What Ontario (and Canada) already has in place

There is a layered set of programs and plans aimed at early detection, reporting, removal and public awareness:

  • Ontario’s wild-pig strategy & annual reporting. The province published a strategic plan to address invasive wild pigs and produces annual reports summarizing sightings, investigations and removals. These reports show the province is actively tracking incidents and removing animals when found. (Ontario Files)

  • Wild Pig Surveillance and community programs. The Invading Species Awareness Program and partners run a Wild Pig Surveillance Program that distributes surveillance kits, encourages trail cameras, and trains volunteers to document and report sightings.
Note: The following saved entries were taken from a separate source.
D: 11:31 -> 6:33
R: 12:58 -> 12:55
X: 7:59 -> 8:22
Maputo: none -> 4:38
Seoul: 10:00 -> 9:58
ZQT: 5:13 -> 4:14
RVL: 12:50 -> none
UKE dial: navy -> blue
This community surveillance has helped surface many of the reports the ministry investigates. (invadingspecies.com)

  • National coordination and resources. Animal Health Canada and federal partners are coordinating a national approach (the Invasive Wild Pig Strategy) and recently helped launch centralized resources (Wild Pigs Canada) to support reporting, awareness and coordinated action across provinces. This national coordination aims to strengthen ASF preparedness and landscape-scale removal efforts. (animalhealthcanada.ca)

  • CFIA / federal disease preparedness. The Canadian Food Inspection Agency has clear guidance for producers, hunters and the public on preventing ASF and other swine diseases — including hygiene measures, reporting requirements, and what to do if you find sick or dead wild pigs. Hunters are specifically asked to avoid contact with farms for 14 days after encountering or harvesting wild pigs and to keep gear and clothing clean. (Canadian Food Inspection Agency)
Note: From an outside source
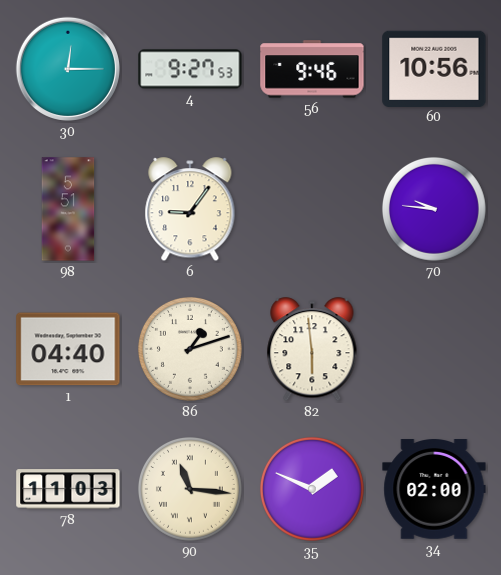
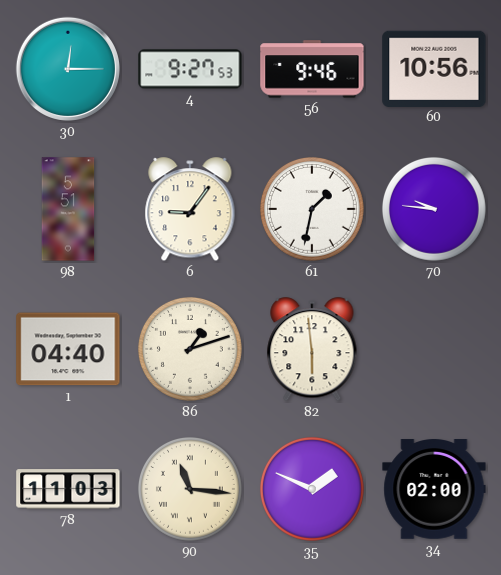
61: none -> 1:32
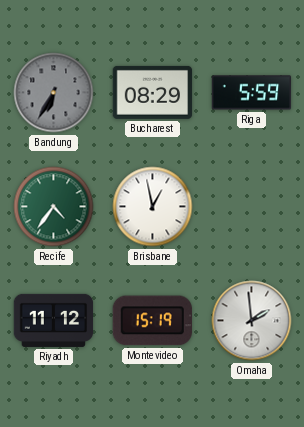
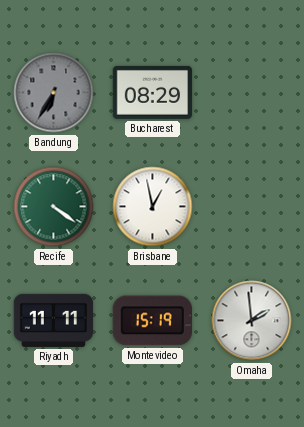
Riga: 5:59 -> none
Recife: 4:36 -> 4:21
Riyadh: 11:12 -> 11:11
What producers, hunters and the public should do (practical steps)

If you farm, hunt, or spend time outdoors in areas like Grey and Bruce counties (or anywhere in Ontario), here’s what to do now:

  1. Report sightings immediately. Ontario encourages reporting via the Invading Species Hotline or the wild pig email/hotline listed on provincial pages (the provincial reporting contact is wildpigs@ontario.ca and hotlines are listed on provincial resources and national sites). Prompt reports let biologists investigate and, where needed, remove animals before they spread. (animalhealthcanada.ca)

  2. Follow biosecurity strictly on farms. Close gates, limit visitor access, clean and disinfect vehicles, boots and equipment after being outdoors, and do not allow contact between livestock and unknown animals. Producers should assume wildlife can carry pathogens and design biosecurity accordingly. CFIA ASF guidance lists specific producer steps and risk-mitigation practices. (Canadian Food Inspection Agency)
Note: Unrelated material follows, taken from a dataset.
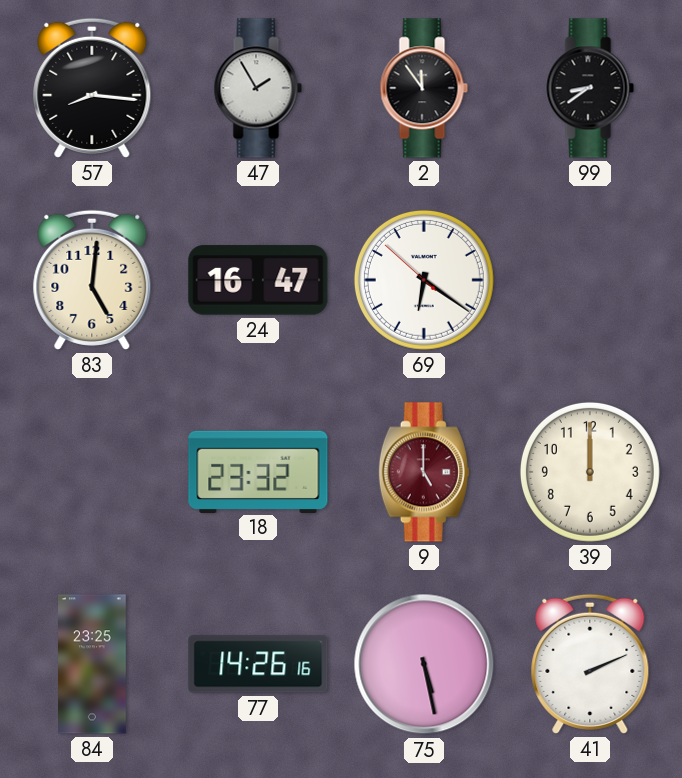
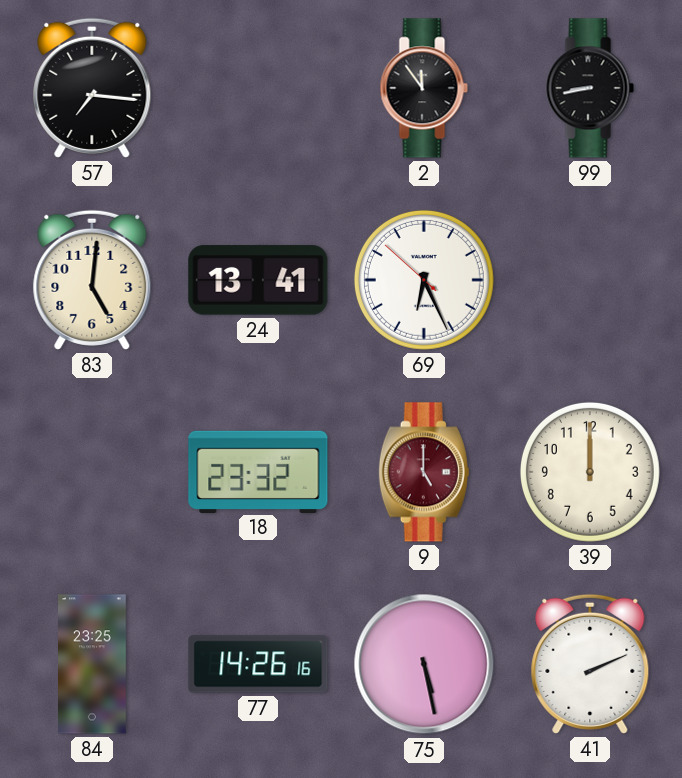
57: 8:16 -> 7:16
47: 1:55 -> none
99: 8:39 -> 8:43
24: 16:47 -> 13:41
69: 6:20 -> 6:25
  3. Hunters: observe extra caution. If you encounter wild pigs or harvest them, report the animal, keep equipment and clothing clean, avoid bringing carcasses near farms, and consider a 14-day buffer before visiting domestic pig operations as recommended by national authorities. (Canadian Food Inspection Agency)

  4. Do not move or release pigs. Releasing unwanted pigs (including pot-bellied pets or older animals) creates risk. Similarly, transporting feral pigs between areas spreads the problem. In many jurisdictions releasing or owning wild boar/feral swine is illegal or highly restricted. (The Statehouse News Bureau)


Why early action matters

Ontario’s annual reports show that when authorities act on individual reports, investigating, removing animals, and engaging the public, the province can prevent small incursions from becoming entrenched populations that are far harder and costlier to control. That’s why community awareness (including social-media posts and local hunter reports) are constructive when they lead to formal reporting, not panic or recreational “shoot and post” behaviour that can make pigs more elusive and harder to trap. (Ontario)


Bottom line

Feral pigs are a clear and present risk to Ontario’s environment and to the provincial pork sector. Photos and posts from local hunting groups, like those from Grey and Bruce, are a reminder that vigilance matters. The good news: Ontario and national partners have surveillance, reporting and removal programs, and producers and hunters can play an immediate role by following biosecurity guidance and reporting sightings quickly.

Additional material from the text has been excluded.